Sunshine was followed by a long parade of architects, preservationists, and residents, some of whom pointed out that Northwestern and its affiliated institutions (including Northwestern Memorial Hospital) have other options on the 25 acres they own in Streeterville.
And after hours of compelling testimony by experts—including Michael Eiben, who worked with Goldberg on Prentice’s groundbreaking computer design process, and John Vinci, who cocurated the recent Goldberg exhibit at the Art Institute—the commissioners were convinced. They voted unanimously to award the building preliminary landmark designation.

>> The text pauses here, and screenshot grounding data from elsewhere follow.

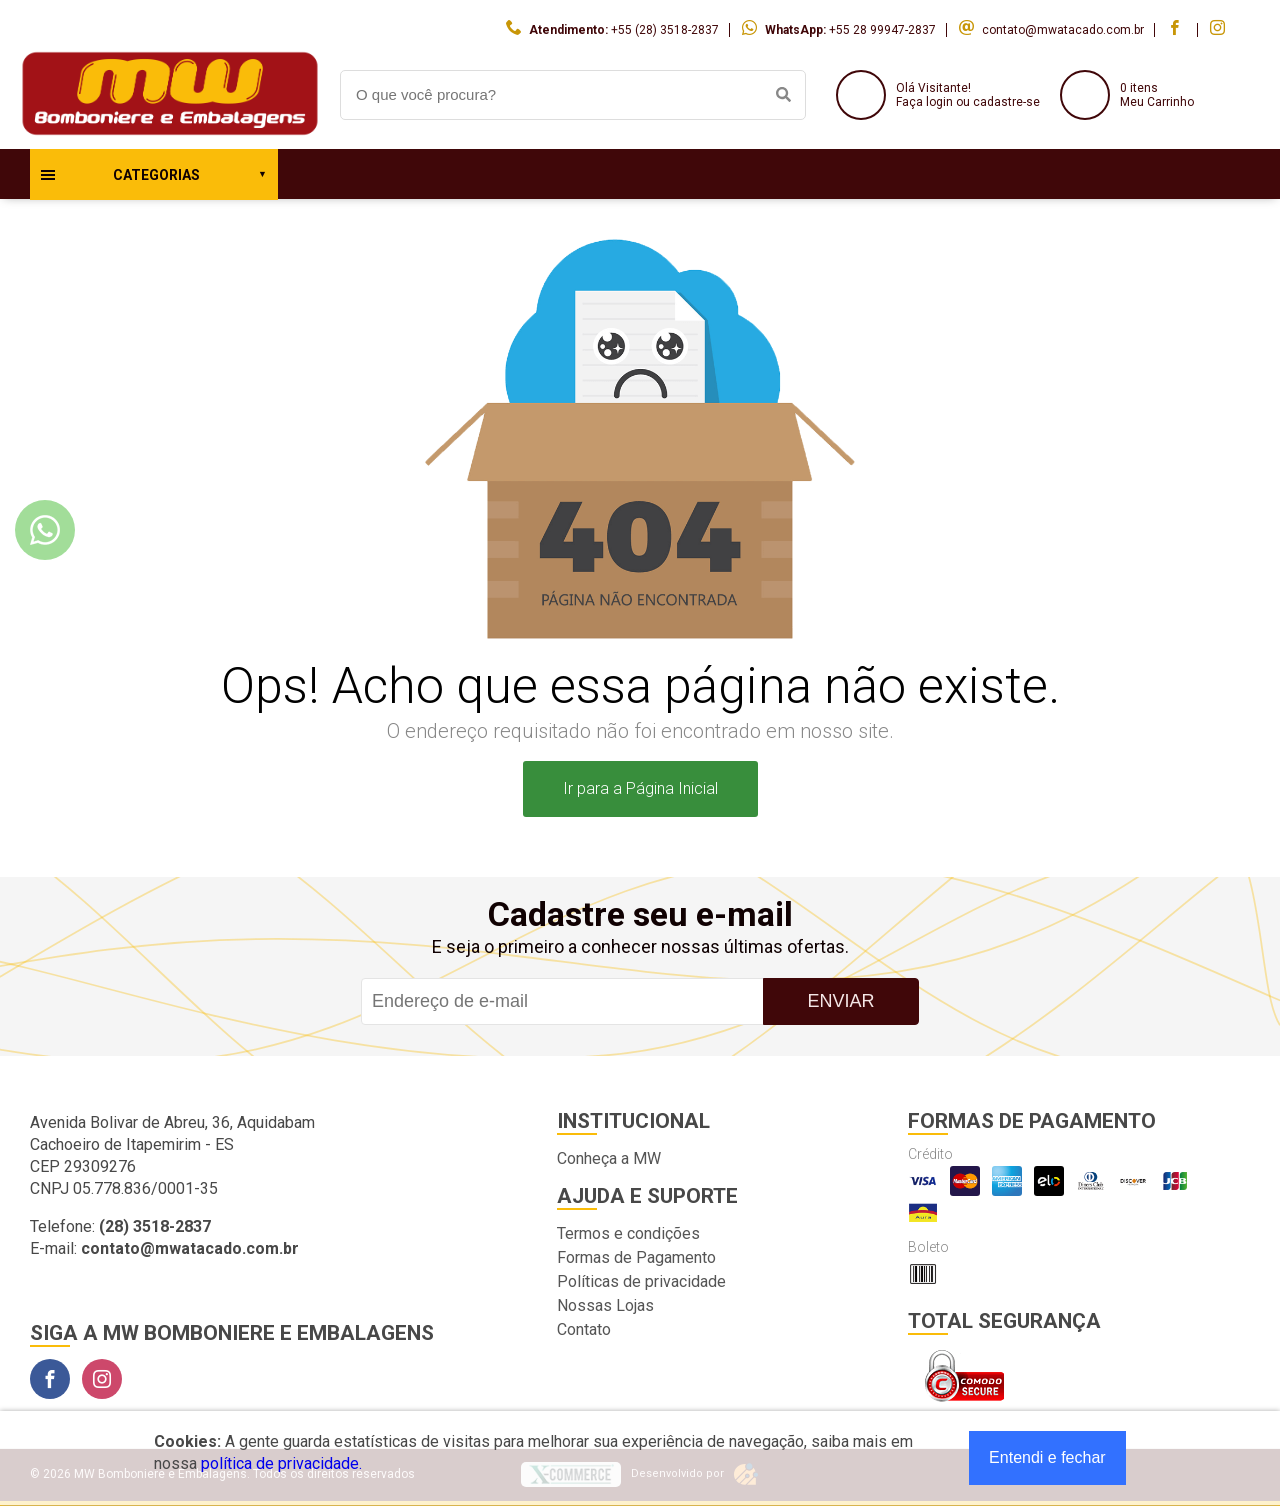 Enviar (840, 1001)
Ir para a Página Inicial (640, 788)
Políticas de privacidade (641, 1281)
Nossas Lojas (605, 1305)
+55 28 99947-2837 (882, 30)
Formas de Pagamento (636, 1257)
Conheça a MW (609, 1158)
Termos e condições (628, 1233)
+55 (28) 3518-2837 (665, 30)
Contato (584, 1329)
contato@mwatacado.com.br (1063, 30)
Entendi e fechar (1047, 1457)
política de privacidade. (281, 1463) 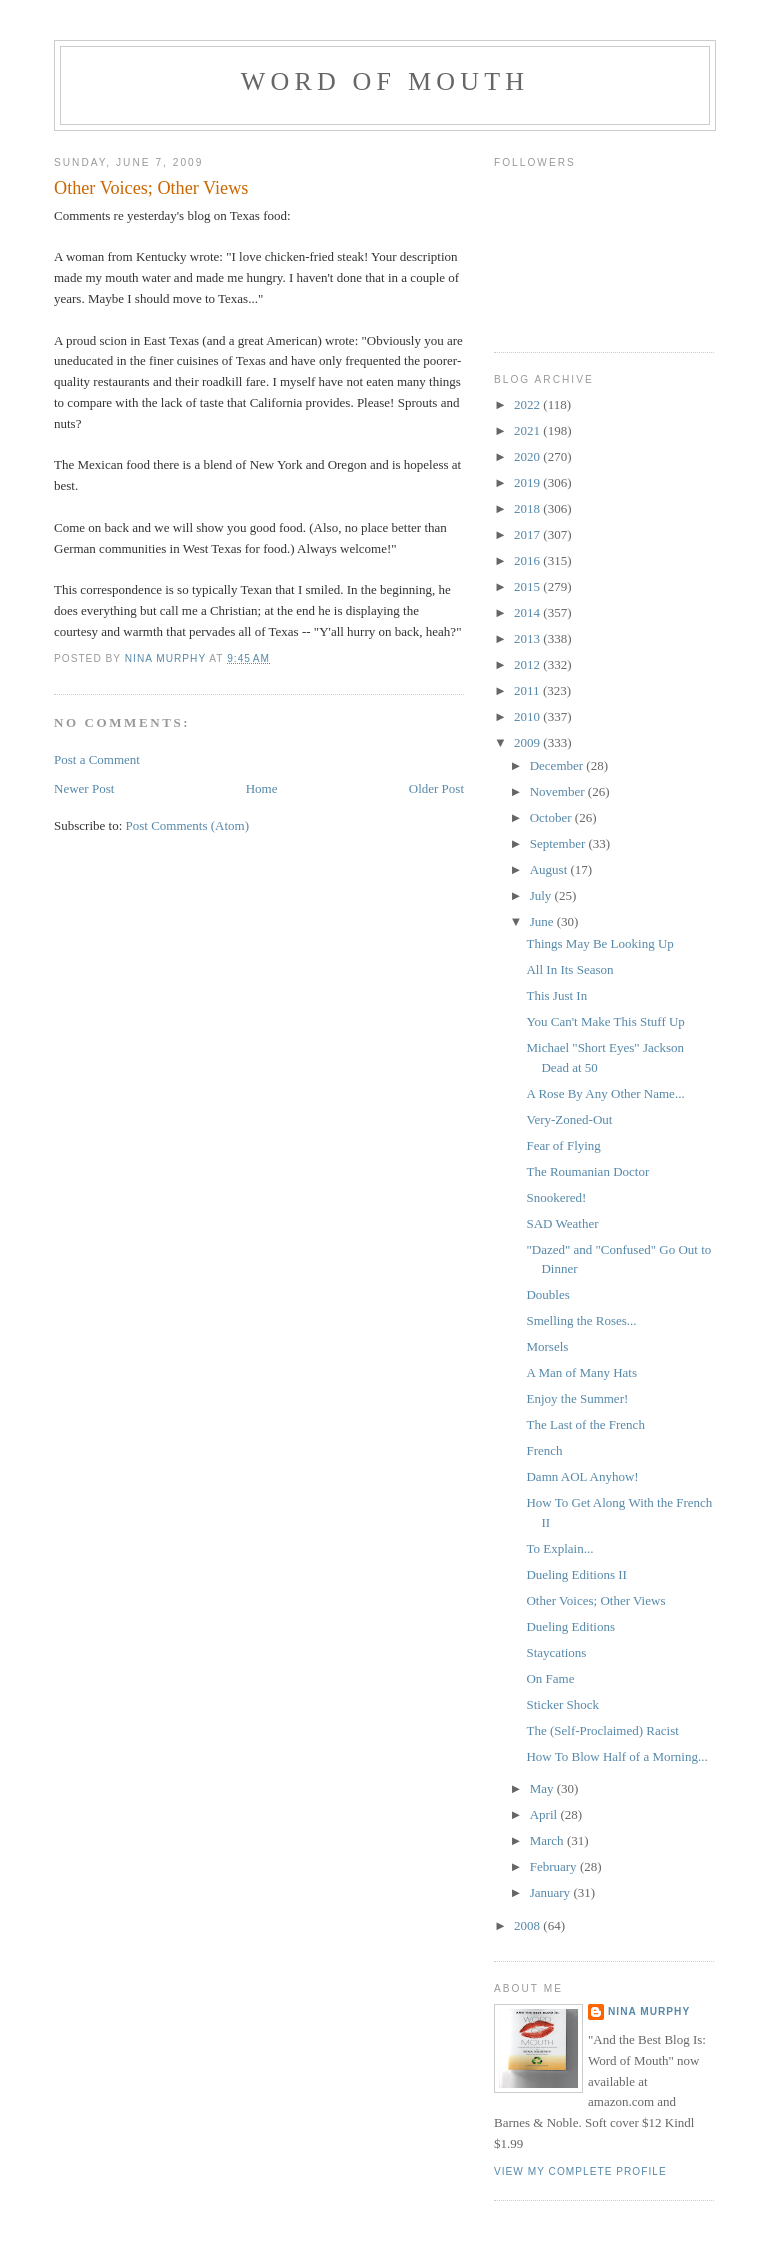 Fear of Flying (563, 1145)
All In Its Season (569, 969)
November (559, 791)
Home (262, 788)
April (545, 1814)
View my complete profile (580, 2171)
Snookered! (556, 1197)
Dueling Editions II (576, 1574)
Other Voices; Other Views (595, 1600)
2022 (528, 404)
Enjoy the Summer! (577, 1398)
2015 (528, 586)
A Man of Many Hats (581, 1372)
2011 (528, 690)
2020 (528, 456)
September (559, 843)
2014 (528, 612)
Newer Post (84, 788)
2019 (528, 482)
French (544, 1450)
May (543, 1788)
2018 (528, 508)
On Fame (550, 1678)
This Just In (556, 995)
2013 (528, 638)
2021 (528, 430)
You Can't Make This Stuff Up (605, 1021)
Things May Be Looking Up (599, 943)
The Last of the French (585, 1424)
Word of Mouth (385, 81)
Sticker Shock (562, 1704)
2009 (528, 742)
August (550, 869)
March (548, 1840)
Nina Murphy (649, 2011)
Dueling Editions (570, 1626)
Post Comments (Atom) (188, 825)
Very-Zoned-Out (569, 1119)
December (558, 765)
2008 (528, 1925)
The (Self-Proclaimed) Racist (602, 1730)
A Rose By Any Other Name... (605, 1093)
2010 (528, 716)
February (555, 1866)
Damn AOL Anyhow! (582, 1476)
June (543, 921)
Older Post (436, 788)
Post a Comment (97, 759)
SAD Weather (562, 1223)
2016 (528, 560)
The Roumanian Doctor (587, 1171)
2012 (528, 664)
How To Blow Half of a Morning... (616, 1756)
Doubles (547, 1294)
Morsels (547, 1346)
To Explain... (559, 1548)
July (542, 895)
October (552, 817)
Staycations (556, 1652)
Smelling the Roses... (581, 1320)
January (552, 1892)
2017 (528, 534) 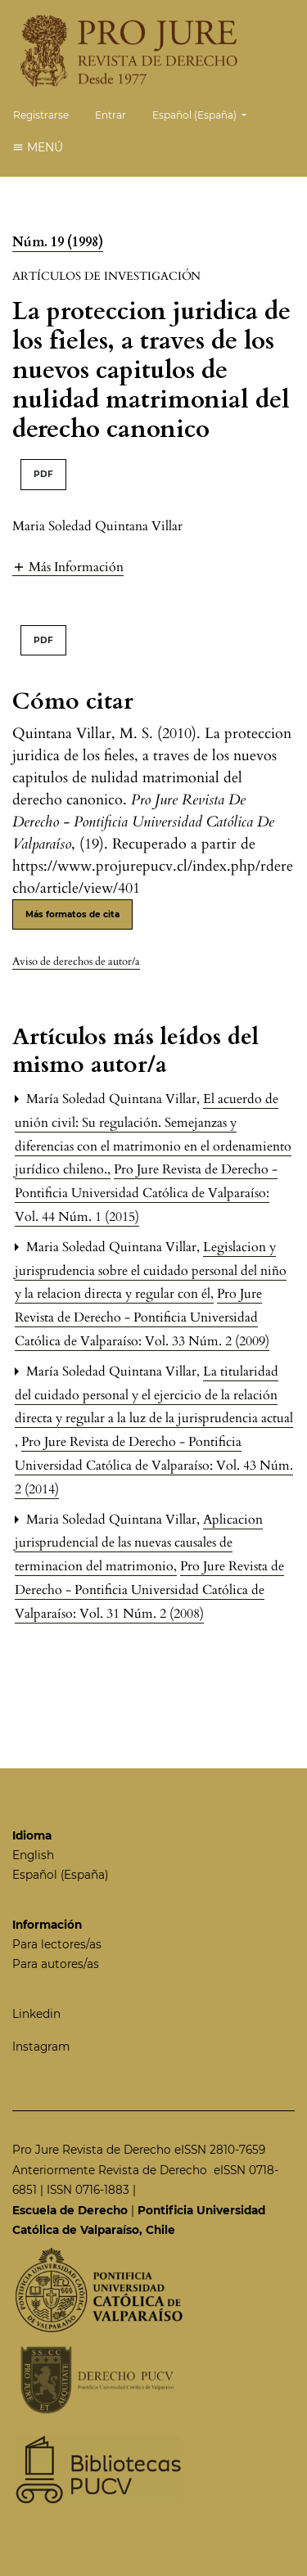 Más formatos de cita (72, 914)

It was a short-lived victory for the preservationists. As soon as the vote was taken, commission chairman Rafael Leon called for the city’s Department of Housing and Economic Development to present its report, which, as one subsequent commenter noted, “must have been completed before it was ever requested.”
HED bought into NU’s building-preservation versus cancer-cure-and-jobs argument and recommended that the commission rescind its preliminary designation. This triggered another round of public comment, during which Preservation Chicago head Jonathan Fine said lawyers for his group are looking into whether this “foreshortened procedure” is legal; former alderman Burton Natarus testified that Northwestern hospital brought him back from the dead and the university should be allowed to do whatever it wants; and NU trustee Dennis FitzSimons noted that many in the neighborhood consider the building an “eyesore” and urged demolition in the service of a “greater good.” Former landmarks division deputy Jim Peters opined that Northwestern “appears to be land banking” and warned that rescinding the landmark designation now “would create a terrible precedent.”
After nearly six total hours of testimony the commissioners were polled again, and with a single dissenting vote they rescinded Prentice’s landmark designation.
The single nay vote was cast by commissioner and retired Roosevelt University history professor Christopher Reed, who earlier in the proceedings had worried aloud about the city’s architectural heritage. “If Prentice goes down, I’m afraid that in the future Hilliard will go down, and my grandchildren will be told there’s still Marina,” and then Marina Towers will go down, Reed said. “This is a serious matter for a city that claims to be world-class.”
After the meeting, Reed explained his lone vote this way: “I thought Northwestern made specious arguments.”